I have written and published three books over the last four years. They may or may not be at the cutting edge of Australian literature, but at least they have all been reviewed in the AJN. Another novel is in the pipeline (working title:  Now Hit Enter), and with luck it should grace the bookshops early next year. Now, because the sales of Antony Loewenstein’s book seem to have gone through the roof, I respectfully ask Michael Danby MP to say nothing about it anywhere, thereby “giving it a credibility it didn’t deserve”.

That should do the trick.
Steve Brook
Elwood, Vic 

  • Great post, Antony.

    It would be good to see Federal Labor actively distancing themselves from voices like Mr Danby's.

    Maybe you should consider sitting for election as a candidate … How about Melbourne Ports as an electorate?

  • Hana

    Or Sydney! I'd vote for you Antony as I am sure MANY, MANY others would too!

    Great Idea!

  • Brilliant bit, Ant.

    I'm a little confused, what's this Danby feller do for a living, aside from kitten-swiping at you? Considering he only once had to come up with the tripe he's incessantly repeating, even that couldn't be a full-time gig.

  • Neil

    I saw the Danby ad in the AJN. In it, he quotes Rose, from "her book" Army of Roses . A bit of research shows that the only connection between this book and Rose is that the title has a word in it that is very close to her name. Good research, Michael! BTW, the phrase "Is this normal?" which Michael finds in the book isn't in fact there

  • Bernadotte

    Mike holds a seat for the "left" in the Australian federal parliament. In his spare time he defends Israel, defames Arabs, stifles debate in the Australian parliament, and plagarizes talking points from the PNAC script:


    * All of Iraq's 240 hospitals and more than 1200 clinics are open and have been re-equipped.

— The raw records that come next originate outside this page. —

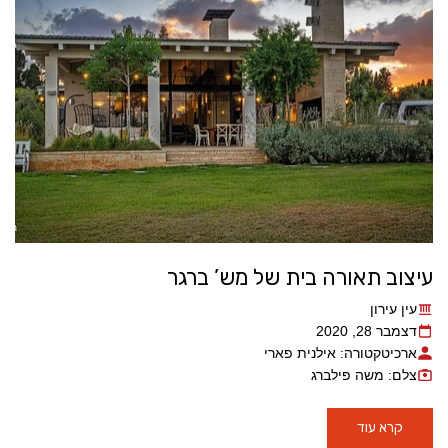
עיצוב תאורה בית של מש’ ברגר
עין עירון
דצמבר 28, 2020
ארכיטקטורה: אילנית פארי
צלם: משה פילברג
קרא עוד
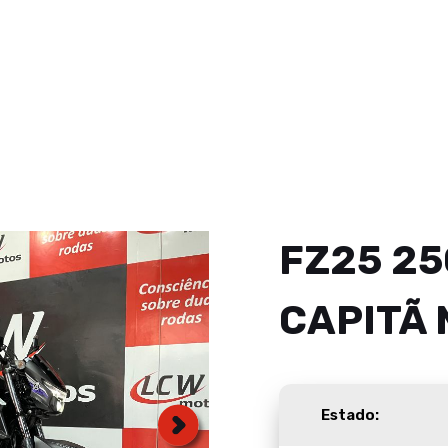
FZ25 25
CAPITÃ
Estado:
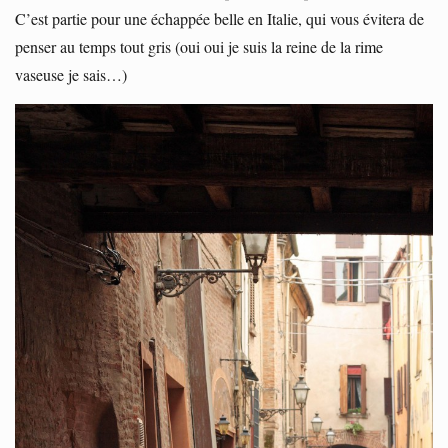
C’est partie pour une échappée belle en Italie, qui vous évitera de
penser au temps tout gris (oui oui je suis la reine de la rime
vaseuse je sais…)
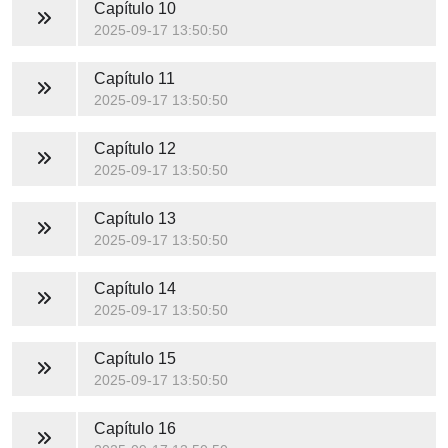
Capítulo 10
2025-09-17 13:50:50
Capítulo 11
2025-09-17 13:50:50
Capítulo 12
2025-09-17 13:50:50
Capítulo 13
2025-09-17 13:50:50
Capítulo 14
2025-09-17 13:50:50
Capítulo 15
2025-09-17 13:50:50
Capítulo 16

    * Since April more than 22 million vaccination doeses have been given to Iraqi children

    * For the first time in its history, Iraq has an independant judiciary, with 400 courts functioning.

    * All 22 Universities and 43 technical institutes and colleges are open, as are nearly all primary and secondary schools.

    * Most cities and towns now have elected governments, and the interim Iraqi authorities are now in charge of most day-to-day government.

    – Michael Danby, The Australian, October 20, 2003.



    L. Paul Bremer

    Coalition Provisional Authority Administrator

    Opening Remarks

    Press Conference 9 October 2003

    […] Six months ago there were no functioning courts in Iraq.

    * Today nearly all of Iraq’s 400 courts are functioning.

    * Today, for the first time in over a generation, the Iraqi judiciary is fully independent.

    […] Six months ago nearly all of Iraq’s schools were closed.

    * Today all 22 universities and 43 technical institutes and colleges are open, as are nearly all primary and secondary schools.


    * Today all 240 hospitals and more than 1200 clinics are open. […]

    * Pharmaceutical distribution has gone from essentially nothing to 700 tons in May to a current total of 12,000 tons.

    * Since liberation we have administered over 22 million vaccination doses to Iraq’s children.


  • Glenn Condell

    So he's a neocon and a liar (same thing); as well as a Likudnik. The ALP hould get rid of him.

    Great post Ant.

  • Don Wigan

    I agree with your reasoning, Antony. It is too important a battle to lose.

    Despite the diaspora in the past always being on the fringes of western society- sometimes brutally treated, sometimes meanly discrininated against, sometimes grudgingly accepted and sometimes accepted but barely noticed – they have made great contributions not just in industry and commerce but in music and the arts and academia and the professions where their numbers proportionately always seem higher than their actual percentage of the community.

    Mindless anti-semitism is largely confined to a few neo-nazis. Israel's belligerent bahaviour, its apartheid-type policies and the ruthless lobbying against critics here and in the US is ultimately going to lead to outbreaks of anti-semitism. Its people and followers deserve a lot better.